Why the Brumowski Air Base is being renamed

“By combining these names, we have succeeded in connecting the history and founding of the Second Republic with the history of military aviation,” said Defense Minister Klaudia Tanner (ÖVP) in a broadcast on Wednesday. The FPÖ did not agree with the renaming.

In the future, the property will be named “after distinguished personalities and military officers of the Second Republic, with significant connections to the Austrian Armed Forces,” the ministry said. Figl was born in 1902 in Rust im Tullnerfeld, now part of the market town of Michelhausen. He was the first Chancellor of the Second Republic from 1945 to 1955. According to the broadcast, from 1947 onwards, plans for a re-establishment of the Federal Army began under Figl’s political leadership.

“Forerunner of military aviation”

Othmar Pabisch was, among other things, commander of the air division in Langenlebarn from 1985 to 1998. The trained operational pilot completed more than 5,000 flight hours during his service and also flew state guests in Austria, including Pope John Paul II during his visit to Austria in 1983. Pabisch “was considered a pioneer of military aviation and our air force in the Second Republic. He was “also the first general of the air force in the Austrian Armed Forces,” said Tanner.

“Historically critical facts”

The military airfield with barracks had been named after Godwin Brumowski since 1967, who was a fighter pilot in the First World War and who flew the combat mission against the Vienna Goethehof in the February battles of 1934. The military-historical monument commission decided to rename it “based on critical historical facts.” Proposals had been made by mid-April.

Criticism from the FPÖ

Criticism of the renaming came immediately from the FPÖ: the liberal defense spokesman Volker Reifenberger identified a “brazen approach” on the part of Tanner. The new name is “political abuse of the special class in the sense of an unabashed ÖVP Lower Austria and thus inadmissibly appropriates our armed forces for party political purposes.” Reifenberger also stated in a broadcast: “Leopold Figl has earned his merits, but this renaming is a complete misunderstanding – football stadiums are not named after tennis players, but rather deserving footballers.”

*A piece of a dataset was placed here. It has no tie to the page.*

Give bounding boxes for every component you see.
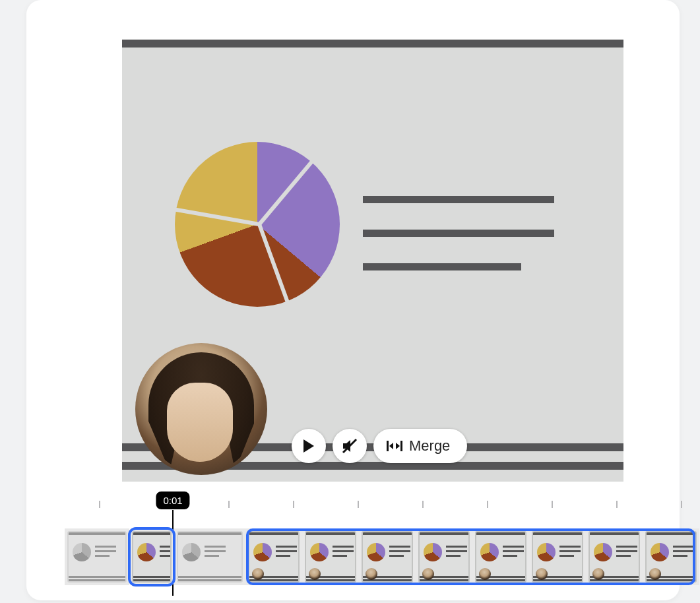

The future name doesn’t make sense to him because Figl has as much to do with aviation “as a hippopotamus has to do with tightrope walking,” said FPÖ state parliament member Andreas Bors in a broadcast. The renaming was “purely motivated by party politics and also a kowtow to the left-wing ‘cancel culture’,” said the state party secretary. “The air base doesn’t need a new name, but rather new equipment, better infrastructure and a new sports hall,” explained Bors in the direction of Tanner.